(Beginning of INFORMATION)

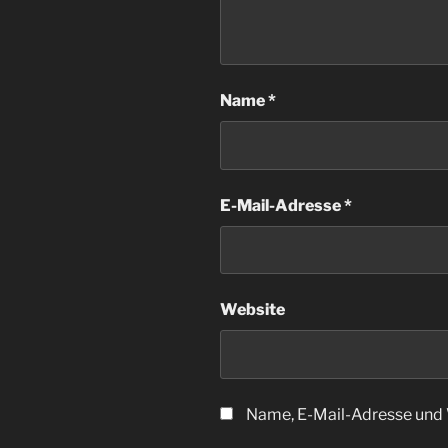
Name
*
E-Mail-Adresse
*
Website
Name, E-Mail-Adresse und 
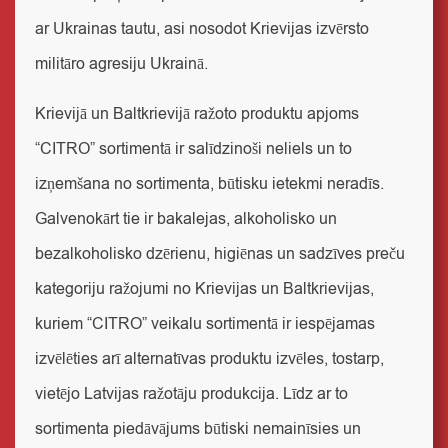
ar Ukrainas tautu, asi nosodot Krievijas izvērsto
militāro agresiju Ukrainā.
Krievijā un Baltkrievijā ražoto produktu apjoms
“CITRO” sortimentā ir salīdzinoši neliels un to
izņemšana no sortimenta, būtisku ietekmi neradīs.
Galvenokārt tie ir bakalejas, alkoholisko un
bezalkoholisko dzērienu, higiēnas un sadzīves preču
kategoriju ražojumi no Krievijas un Baltkrievijas,
kuriem “CITRO” veikalu sortimentā ir iespējamas
izvēlēties arī alternatīvas produktu izvēles, tostarp,
vietējo Latvijas ražotāju produkcija. Līdz ar to
sortimenta piedāvājums būtiski nemainīsies un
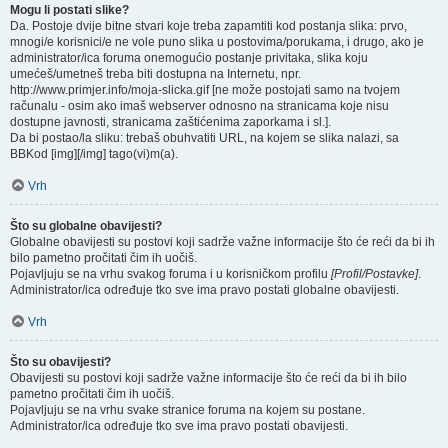
Mogu li postati slike?
Da. Postoje dvije bitne stvari koje treba zapamtiti kod postanja slika: prvo,
mnogi/e korisnici/e ne vole puno slika u postovima/porukama, i drugo, ako je
administrator/ica foruma onemogućio postanje privitaka, slika koju
umećeš/umetneš treba biti dostupna na Internetu, npr.
http://www.primjer.info/moja-slicka.gif [ne može postojati samo na tvojem
računalu - osim ako imaš webserver odnosno na stranicama koje nisu
dostupne javnosti, stranicama zaštićenima zaporkama i sl.].
Da bi postao/la sliku: trebaš obuhvatiti URL, na kojem se slika nalazi, sa
BBKod [img][/img] tago(vi)m(a).
Vrh
Što su globalne obavijesti?
Globalne obavijesti su postovi koji sadrže važne informacije što će reći da bi ih
bilo pametno pročitati čim ih uočiš.
Pojavljuju se na vrhu svakog foruma i u korisničkom profilu
[Profil/Postavke]
.
Administrator/ica određuje tko sve ima pravo postati globalne obavijesti.
Vrh
Što su obavijesti?
Obavijesti su postovi koji sadrže važne informacije što će reći da bi ih bilo
pametno pročitati čim ih uočiš.
Pojavljuju se na vrhu svake stranice foruma na kojem su postane.
Administrator/ica određuje tko sve ima pravo postati obavijesti.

(End of INFORMATION)

=== WHAT THIS TASK INVOLVES ===
Output the lines from the one with "Pojavljuju se na vrhu svakog" through the end of the records above, exactly, including both ends, and nothing besides.

=== RESULT FOR THIS EXERCISE ===
Pojavljuju se na vrhu svakog foruma i u korisničkom profilu
[Profil/Postavke]
.
Administrator/ica određuje tko sve ima pravo postati globalne obavijesti.
Vrh
Što su obavijesti?
Obavijesti su postovi koji sadrže važne informacije što će reći da bi ih bilo
pametno pročitati čim ih uočiš.
Pojavljuju se na vrhu svake stranice foruma na kojem su postane.
Administrator/ica određuje tko sve ima pravo postati obavijesti.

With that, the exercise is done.